One of these people was Raphaella Wolf, a current beneficiary of Operation Safer Ground who said she was happy with the program. She likened the size of her room with the San Francisco studio apartment she lived in prior to becoming homeless and appreciates having a refrigerator and microwave. 

“The hotel is on Industrial Parkway West, which means there’s nothing out here but industrial businesses and trucks….then there’s the freeway. It’s a food desert,” she said. But she added, “The hotel partnered with a restaurant where the restaurant makes meals and drops them off…and you go and pick them up in the office or they deliver it to your door. So that’s been great.” 

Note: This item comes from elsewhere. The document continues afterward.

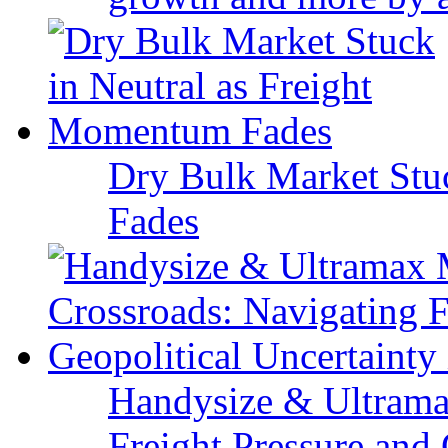
Dry Bulk Market Stu
Fades
Handysize & Ultramax
Freight Pressure and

Unfortunately, everyone would soon have to leave the hotel. “As of now, I have nowhere to go except to my tent at the homeless encampment.” But late on January 26, she said, “I don’t have to leave the motel I am currently in on January 31st, but where and when I am going to be housed by Alameda County after that isn’t decided.” 

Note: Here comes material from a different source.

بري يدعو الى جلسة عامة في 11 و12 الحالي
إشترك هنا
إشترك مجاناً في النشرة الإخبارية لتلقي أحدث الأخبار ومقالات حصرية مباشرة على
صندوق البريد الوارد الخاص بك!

The people exiting Project Roomkey are being moved to a variety of locations. The Days Hotel and Comfort Inn offer 240 rooms of permanent supportive housing (PSH), non-congregate housing that offers additional social services to its residents. Separately, the City of Oakland has obtained 163 “deeply affordable” housing units, consisting of 110 units under Bay Area Community Services (BACS), 42 units at Clifton Hall, and 21 units at the Inn at Temescal. 

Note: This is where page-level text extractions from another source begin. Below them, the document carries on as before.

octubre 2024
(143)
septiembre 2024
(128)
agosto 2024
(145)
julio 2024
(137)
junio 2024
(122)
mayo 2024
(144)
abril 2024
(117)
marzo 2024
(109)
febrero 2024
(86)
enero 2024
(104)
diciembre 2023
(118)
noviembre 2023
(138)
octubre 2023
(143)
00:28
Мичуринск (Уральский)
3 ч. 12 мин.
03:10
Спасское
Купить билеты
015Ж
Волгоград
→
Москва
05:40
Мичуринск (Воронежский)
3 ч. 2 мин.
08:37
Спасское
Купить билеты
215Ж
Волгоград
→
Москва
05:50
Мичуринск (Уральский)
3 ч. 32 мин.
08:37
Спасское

The County will also rely on subsidized housing in the private market. Using their Pathways to Housing program, the County will help subsidize rental costs. Formerly homeless renters contribute 30 percent of their income to the cost of the rent, and the program provides the balance. Though the Pathways program has succeeded in housing a number of formerly homeless people in Alameda County, negative stereotypes surrounding homelessness does make some landlords hesitant to participate in the program. Advocates have also criticized the type of housing that is made available to participants in the program, and the efficacy of the program as a whole. 

In the longer term, Alameda County intends to rely on its “Home Together Plan”—completed in late August 2020—which envisions eliminating homelessness in Alameda County over a five-year period using a broad array of interventions as part of a comprehensive approach. Though the plan is expensive, Abbott explained that it would save money in the long run because preventing homelessness costs much less than helping people escape homelessness. 

She explained that the ongoing housing subsidy could end up costing $30,000 a year per household, so you end up saving money by keeping people from entering homelessness in the first plcae by spending the $4,000 per household. 

Homelessness advocate Needa Bee, who is herself unhoused, said she is impressed with Alameda’s assistance to people experiencing homelessness during the pandemic and their openness to feedback. Still, she says, they could do more. 

“When people were like, ‘We don’t like the way these programs are being run,’ Alameda County made some adaptations,” said Bee. She added, “The response has shown how housing isn’t just a human right, but a public health intervention. And it’s totally sad that it took a pandemic for bureaucrats to actually understand that when we’ve been saying this for years.” 

Bee hopes temporary shelter with support services connected to the possibility of permanent housing should continue, adding, “We should be looking beyond the pandemic; rather than asking, ‘How are we going to house people during a pandemic?’ we should be asking, ‘How are we going to house these people, period.’” 

While some advocates are wary about the county’s ability to house so many people so quickly, Abbott remains optimistic about the future of the county’s programs, pointing out that President Biden just signed an order to provide additional assistance for non-congregate shelter costs. 

“Our deep commitment is to make sure that we don’t have to exit peo ple to the street,” Abbott said. “And my ideal would be that we can also start taking people directly from the street into these housing options. That would be amazing.” 

Thomas Brouns is a documentary filmmaker and student at UC Berkeley’s Graduate School of Journalism. He has served four overseas tours as an American diplomat and is a retired U.S. Army officer.